Après quinze ans de pouvoir sans partage et de croissance économique, l'AKP (islamo-conservateur) a dû faire face à l'usure du pouvoir, au rejet de l'autoritarisme tyrannique qui polarise la société et à une tempête économique. En effet, Ankara est confrontée à une récession sans précédent qui place le pays au bord du gouffre : chômage, inflation record et affaissement monétaire rongeant le pouvoir d'achat.

Afin d'amortir les conséquences du mécontentement, l'AKP a renoué une alliance électorale forgée après 2015 avec le MHP (extrême droite). Cette union totalise 51,6%, en retrait par rapport aux législatives et à la présidentielle de 2018. Avec une majorité des voix, ce socle électoral résiste et permet le maintien d'un ancrage local dans une majorité de municipalités. Cependant, la perte des capitales politiques et économiques, Ankara et Istanbul, mais aussi des grandes villes comme Adana, Mersin ou Antalya constitue une défaite symbolique considérable si bien que l'on peut évoquer un début d'affaiblissement structurel.

L'alliance d'opposition, composée du CHP (social-démocrate) et du IYI (extrême droite) a su se réorganiser et revendique des victoires marquantes dans les capitales, les métropoles et les régions les plus riches du pays. Le choix du Parti démocratique des peuples (HDP) de ne pas présenter de candidats dans l'ouest du pays afin d'éviter une dispersion des voix pour battre les représentants du pouvoir s'est révélée déterminante.
En dépit des purges gigantesques et d'une terreur suavement distillée parmi les opposants, aucune intimidation ou pression n'est parvenue à endiguer la résistance des peuples de Turquie.

C'est dans ce contexte qu'il s'agit d'apprécier les résultats du HDP. Depuis 2015, R.T. Erdogan a relancé une guerre ouverte contre les démocrates de Turquie et le peuple kurde. Quatre-vingt-quatorze maires ont été placés en détention et leurs municipalités soumises au contrôle d'administrateurs civils issus du pouvoir. Certains parlementaires ont été emprisonnés et condamnés, dont S. Demirtas, alors que plus de 5000 dirigeants du HDP sont incarcérés.
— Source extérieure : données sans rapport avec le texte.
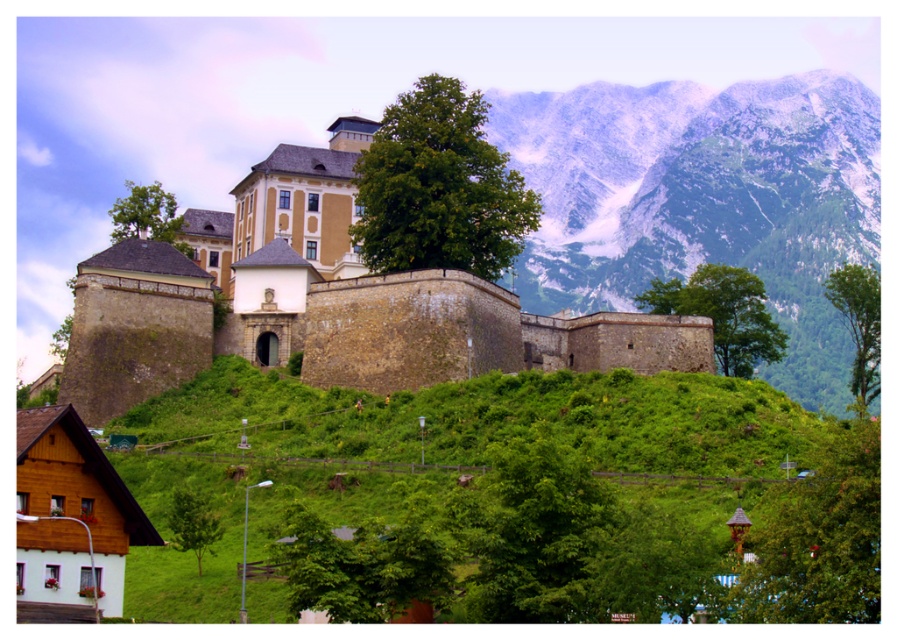 You are standing in front of the fortress and want to take a photo that includes both the wooden house and the fortress. The wooden house is located at point (448, 305) and the fortress is at point (842, 288). Which point should you focus on to ensure both are in focus?

You should focus on point (842, 288) because it is farther away from the camera than point (448, 305), ensuring both are within the depth of field. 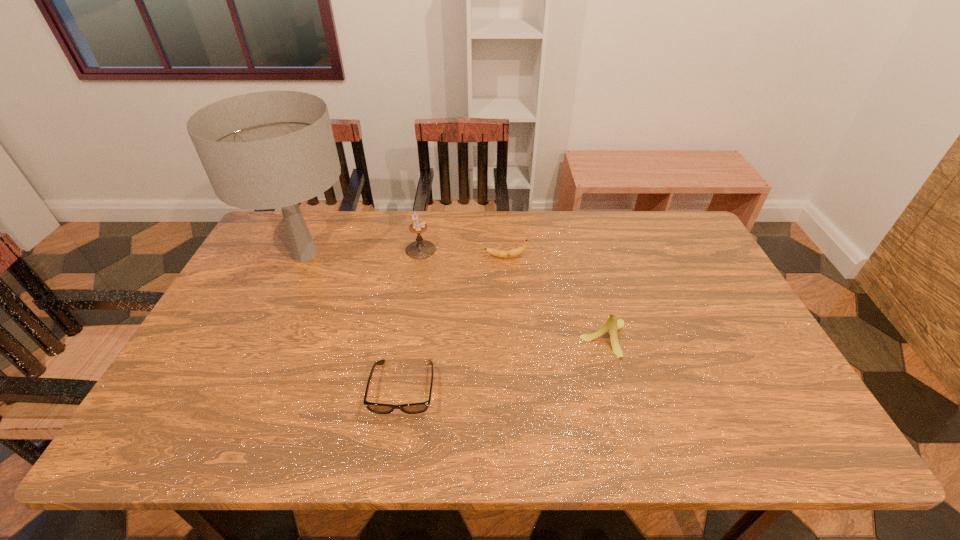 Where is `the leftmost object`? The height and width of the screenshot is (540, 960). the leftmost object is located at coordinates (272, 149).

In order to click on the tallest object in this screenshot , I will do `click(272, 149)`.

Identify the location of the second tallest object. Image resolution: width=960 pixels, height=540 pixels. (419, 249).

The height and width of the screenshot is (540, 960). I want to click on the right banana, so click(x=612, y=325).

Identify the location of the taller banana. (612, 325).

Identify the location of the fourth object from left to right. The image size is (960, 540). (514, 252).

I want to click on the left banana, so click(514, 252).

The height and width of the screenshot is (540, 960). I want to click on the nearest object, so click(414, 408).

The width and height of the screenshot is (960, 540). In order to click on the shortest object in this screenshot , I will do `click(414, 408)`.

At what (x,y) coordinates should I click in order to perform the action: click on vacant space located on the front-facing side of the lampshade. Please return your answer as a coordinate pair (x, y). Looking at the image, I should click on [254, 366]. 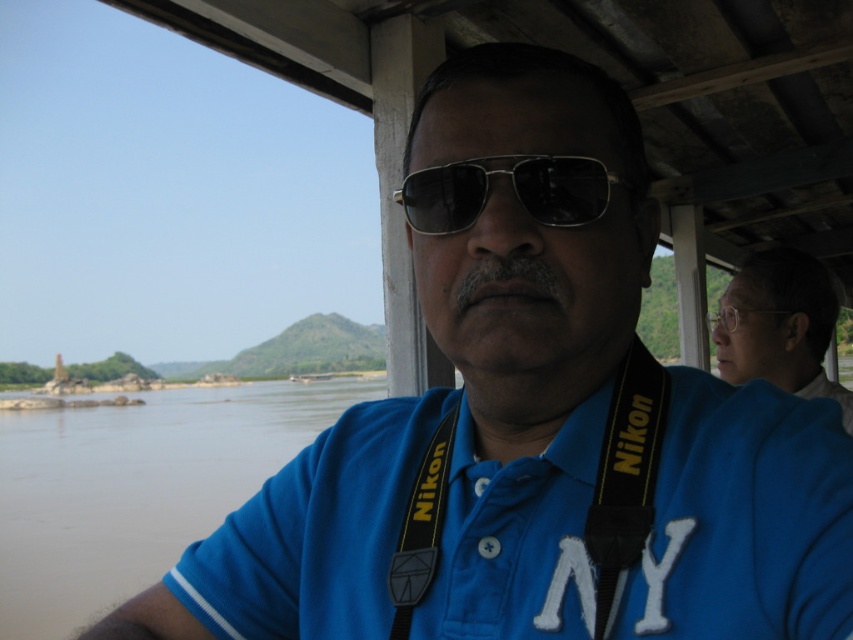 You are standing on the wooden deck and want to take a photo of the brown muddy water at lower left and the metallic reflective sunglasses at center. Which object is wider in the image?

The brown muddy water at lower left might be wider than the metallic reflective sunglasses at center.

You are a photographer standing on a wooden deck with the Nikon camera strap around your neck. You notice the brown muddy water at lower left and the black fabric nikon strap at center. Which object is taller in the scene?

The brown muddy water at lower left has a greater height compared to the black fabric nikon strap at center, so the brown muddy water at lower left is taller in the scene.

You are a photographer trying to capture the perfect shot of the ruins on the island. You have two points marked in your viewfinder at coordinates point [602,474] and point [787,262]. Which point is closer to your camera lens?

Point [602,474] is closer to the camera lens than point [787,262]. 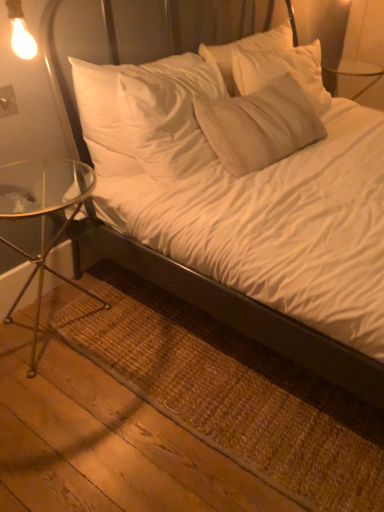 This screenshot has width=384, height=512. I want to click on free space above brown woven mat at lower left (from a real-world perspective), so click(205, 357). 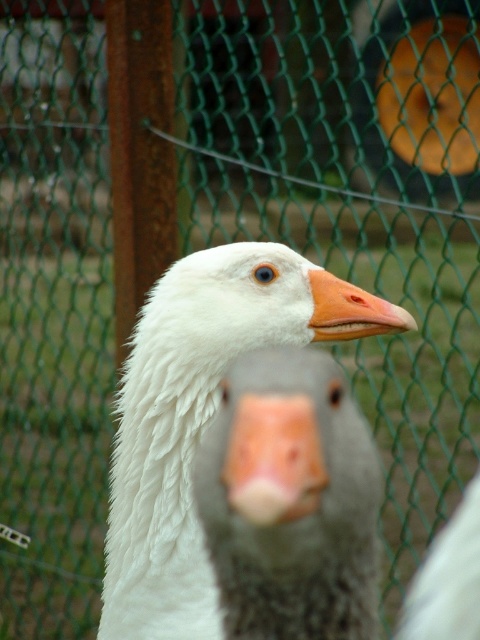 Question: Which of the following is the closest to the observer?

Choices:
 (A) matte gray goose at center
 (B) pink matte nose at center
 (C) gray matte goose at center

Answer: (C)

Question: Considering the relative positions of matte gray goose at center and orange matte beak at center in the image provided, where is matte gray goose at center located with respect to orange matte beak at center?

Choices:
 (A) right
 (B) left

Answer: (A)

Question: Which point is farther to the camera?

Choices:
 (A) (255, 470)
 (B) (448, 557)

Answer: (B)

Question: Can you confirm if white matte duck at center is smaller than orange matte beak at center?

Choices:
 (A) no
 (B) yes

Answer: (A)

Question: Does white matte duck at center appear on the left side of orange matte beak at center?

Choices:
 (A) no
 (B) yes

Answer: (B)

Question: Based on their relative distances, which object is nearer to the orange matte beak at center?

Choices:
 (A) matte gray goose at center
 (B) pink matte nose at center
 (C) white matte duck at center
 (D) gray matte goose at center

Answer: (C) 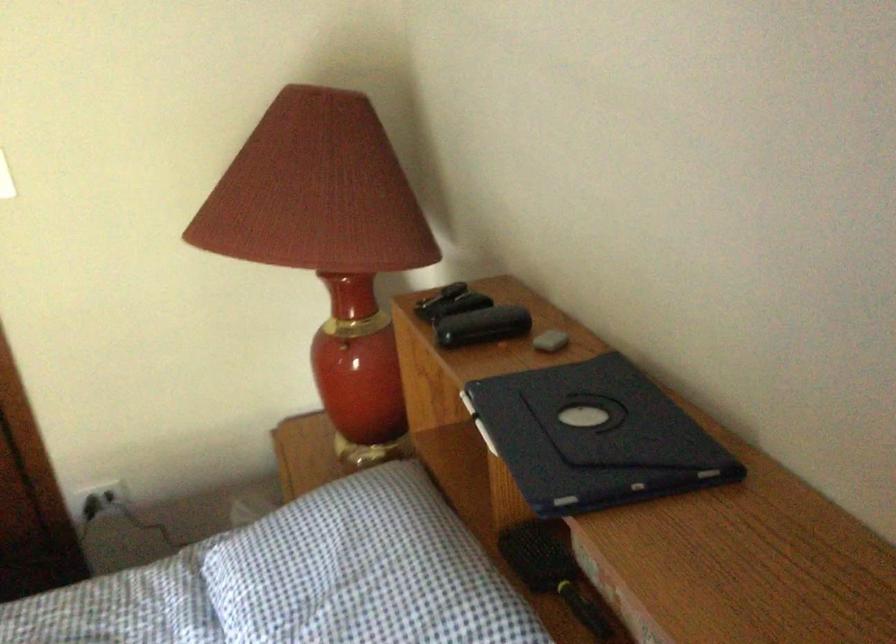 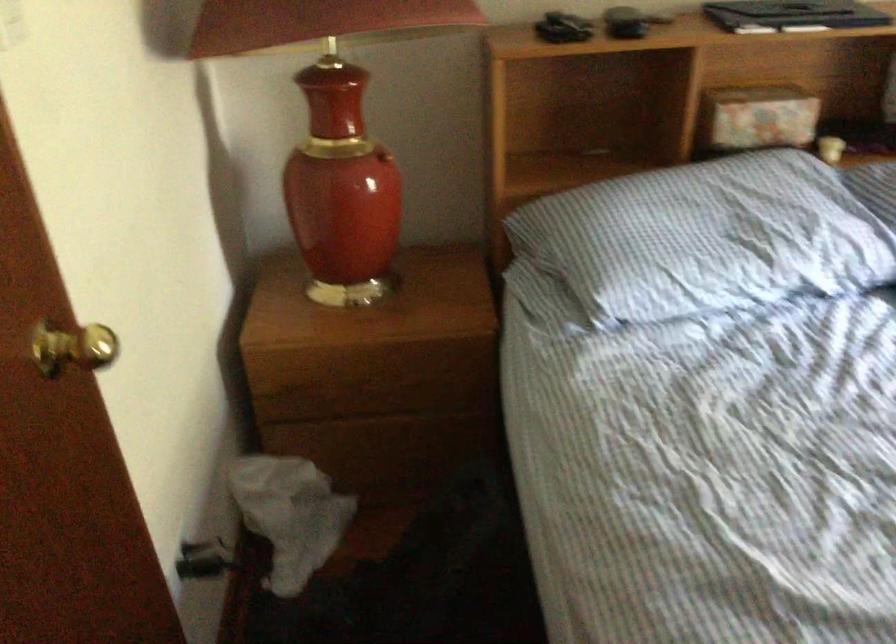 Where in the second image is the point corresponding to the point at 150,509 from the first image?

(204, 560) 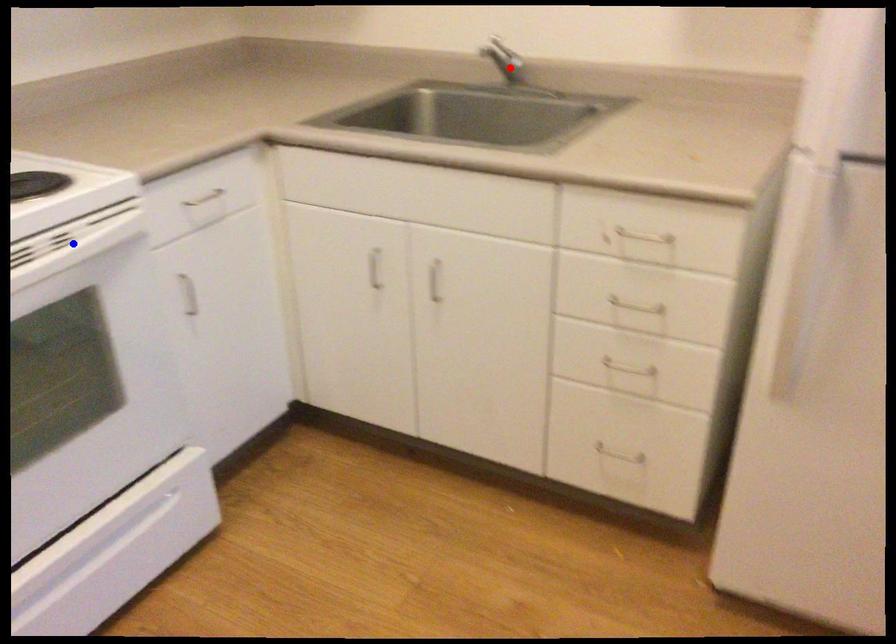 Question: Two points are marked on the image. Which point is closer to the camera?

Choices:
 (A) Blue point is closer.
 (B) Red point is closer.

Answer: (A)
Le HDP n'a pratiquement pas pu faire campagne en raison de la répression militaire et para-militaire. Avec des scores légèrement en retrait par rapport à ceux de 2014 que l'atmosphère d'hostilité généralisée explique aisément, le HDP revient en force en reprenant les métropoles de Diyarbakir, Mardin et Van ainsi que de six autres provinces. Il s'agit indéniablement d'une victoire pour cette force progressiste, démocratique, féministe, écologique et pacifique. Élections après élections, le HDP s'inscrit dans le paysage politique alors que de multiples luttes sont menées notamment pour mettre un terme à l'isolement du leader kurde A. Ocalan.

Ces municipalités constitueront des points d'appui face à la fuite en avant répressive et liberticide du pouvoir qui entend déjà priver le HDP de son magnifique succès en révoquant les maires ou en entreprenant des poursuites judiciaires contre les nouveaux édiles d'opposition. L'absence de consultations avant 2023 pourrait donner au pouvoir un répit alors que les défis s'accumulent : crise économique, tensions en Syrie, avec les États-Unis ou l'Union européenne, défiance de l'électorat...

La France et l'Union européenne doivent tirer les conséquences de ces municipales en cessant leurs connivences avec ce pouvoir despotique et soutenir les forces démocratiques de Turquie. Il est temps de dire STOP ERDOGAN et dans ce combat, le PCF ne ménagera pas son engagement solidaire.